From Hand Tools to $600,000 Machines

If you've ever watched a pallet of sod get loaded onto a truck in under a minute, you're looking at the end result of roughly 80 years of stubborn, practical innovation by a handful of farmers who got tired of breaking their backs. The story of sod harvesting equipment is one of the least-documented industrial histories in American agriculture — and it's fascinating, because almost every major leap happened because a sod grower got fed up with the labor problem and decided to build something in his own shop.

This is the full story, from hand-cut turf to six-figure automated harvesters that stack pallets without a human touching a blade — and where the industry is heading next, which turns out to be a place that looks a lot more like a sci-fi movie than a sod farm. It's a natural companion to our complete history of sod harvesting in America — that piece covered the industry; this one covers the machines that made it possible.

The Hand-Tool Era: Before 1948

Before mechanical equipment existed, sod harvesting was brutal manual labor. Workers used flat-edged hand spades and long sod knives to slice turf into strips, then rolled or folded the strips by hand and stacked them directly onto wagons. A single worker might harvest a few hundred square feet in a day if conditions were good. A crew of six could supply a modest landscape project, but that was the ceiling.

This is why early-20th-century sod was almost exclusively used for high-budget applications — cemeteries, golf courses, estate lawns, and public parks. Residential sod simply wasn't economical at the labor rates required to produce it.

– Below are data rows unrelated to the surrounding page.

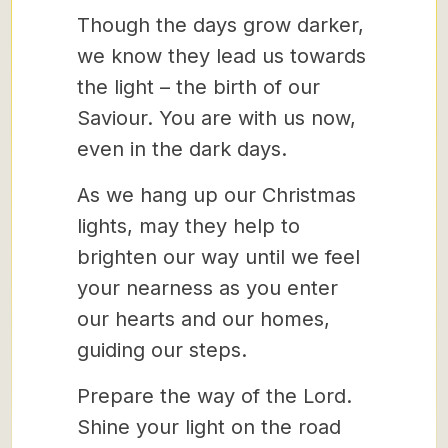
Though the days grow darker,
we know they lead us towards
the light – the birth of our
Saviour. You are with us now,
even in the dark days.
As we hang up our Christmas
lights, may they help to
brighten our way until we feel
your nearness as you enter
our hearts and our homes,
guiding our steps.
Prepare the way of the Lord.
Shine your light on the road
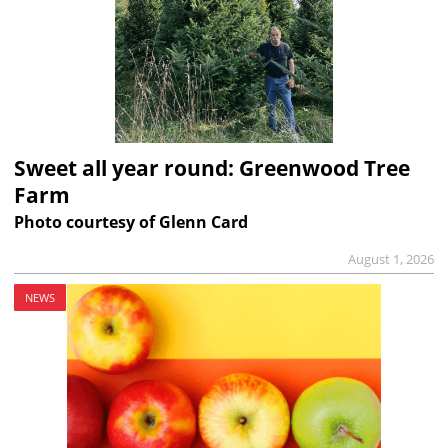
Sweet all year round: Greenwood Tree
Farm
Photo courtesy of Glenn Card
August 1, 2026
NEWS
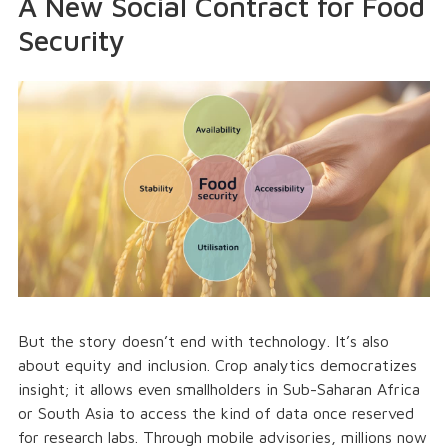
A New Social Contract for Food
Security
But the story doesn’t end with technology. It’s also
about equity and inclusion. Crop analytics democratizes
insight; it allows even smallholders in Sub-Saharan Africa
or South Asia to access the kind of data once reserved
for research labs. Through mobile advisories, millions now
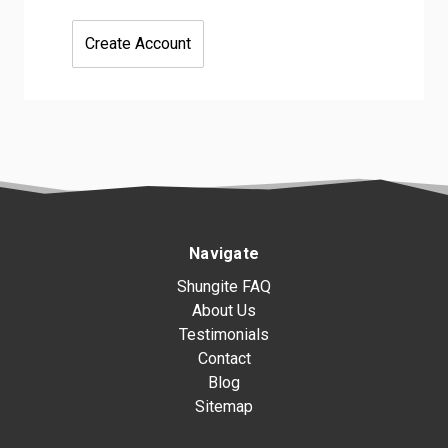
Create Account
Navigate
Shungite FAQ
About Us
Testimonials
Contact
Blog
Sitemap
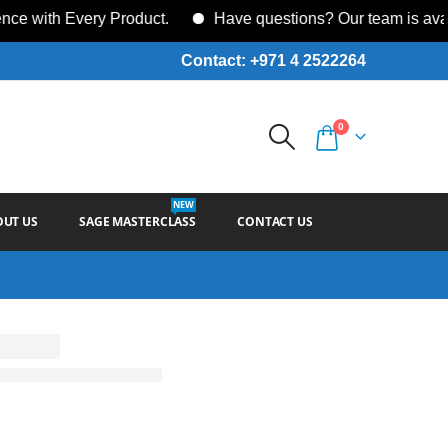
ith Every Product.
Have questions? Our team is availab
Contact: +971 4 2522264
0
NEW
OUT US
SAGE MASTERCLASS
CONTACT US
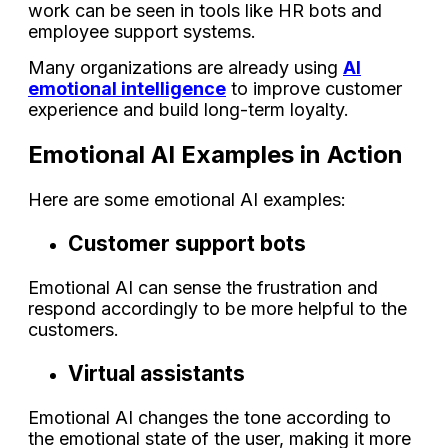
work can be seen in tools like HR bots and
employee support systems.
Many organizations are already using
AI
emotional intelligence
to improve customer
experience and build long-term loyalty.
Emotional AI Examples in Action
Here are some emotional AI examples:
Customer support bots
Emotional AI can sense the frustration and
respond accordingly to be more helpful to the
customers.
Virtual assistants
Emotional AI changes the tone according to
the emotional state of the user, making it more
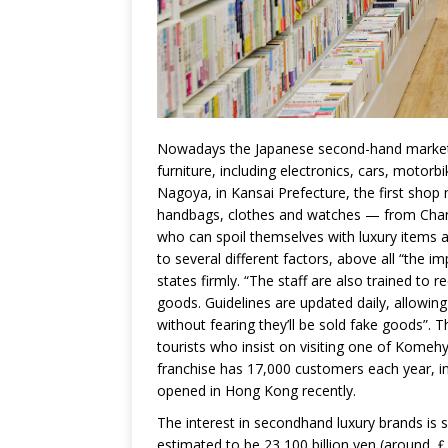
Nowadays the Japanese second-hand market in
furniture, including electronics, cars, motor
Nagoya, in Kansai Prefecture, the first sho
handbags, clothes and watches — from Chan
who can spoil themselves with luxury items at 
to several different factors, above all “the 
states firmly. “The staff are also trained to
goods. Guidelines are updated daily, allowin
without fearing they’ll be sold fake goods”. T
tourists who insist on visiting one of Komehy
franchise has 17,000 customers each year, i
opened in Hong Kong recently.
The interest in secondhand luxury brands is 
estimated to be 23,100 billion yen (around ￡1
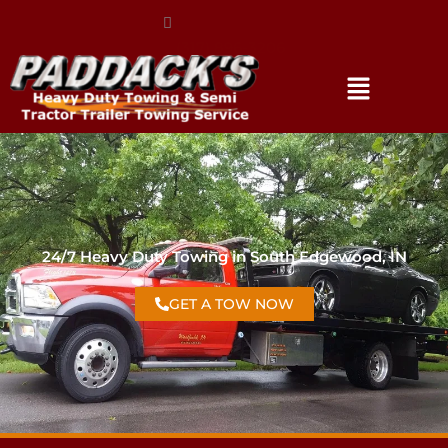
(317) 896-3206
24/7 Heavy Duty Towing in South Edgewood, IN
GET A TOW NOW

One of the earliest commercial sod operations in America was started in 1932 by a man named Ben Warren in Palos Heights, Illinois, a Chicago suburb. Warren's Turf grew Kentucky Bluegrass — the grass that would become the foundation of the American commercial sod industry — and grew into one of the foundational companies of the modern sod business. The farm would eventually relocate to Anderson, Indiana in 1960 and continue operating under various ownerships for nearly a century, all while witnessing and adopting every major equipment innovation described in this article. A longtime Warren's employee once summarized the company's equipment history in a single sentence: "I've moved from a Ryan hand sod cutter to the Brouwer, and now to the Trebro AutoStack." That's the whole story of commercial sod harvesting in one sentence.

The Ryan Sod Cutter: The First Real Machine (1948)

The first meaningful piece of sod harvesting equipment came out of a partnership between a Minnesota landscaper named Art Ryan and a machine shop called K&N. In 1948, they produced the Ryan Sod Buster — a walk-behind gasoline-powered machine that cut turf into strips roughly 12 inches wide and 3 feet long.

The Sod Buster didn't stack or roll anything. It just cut. Workers still had to follow behind, fold or roll the strips, and hand-stack them on pallets or trucks. But it eliminated the cutting step, which was the most physically demanding part of the job, and it set the standard for the next 25 years.

The machine went through several revisions and was eventually renamed the Ryan Sod Cutter. Remarkably, you can still buy a new walk-behind sod cutter today, though they're used almost exclusively by landscapers clearing old lawns rather than by commercial sod farms.

The Industry Organizes: ASPA Is Founded (1967)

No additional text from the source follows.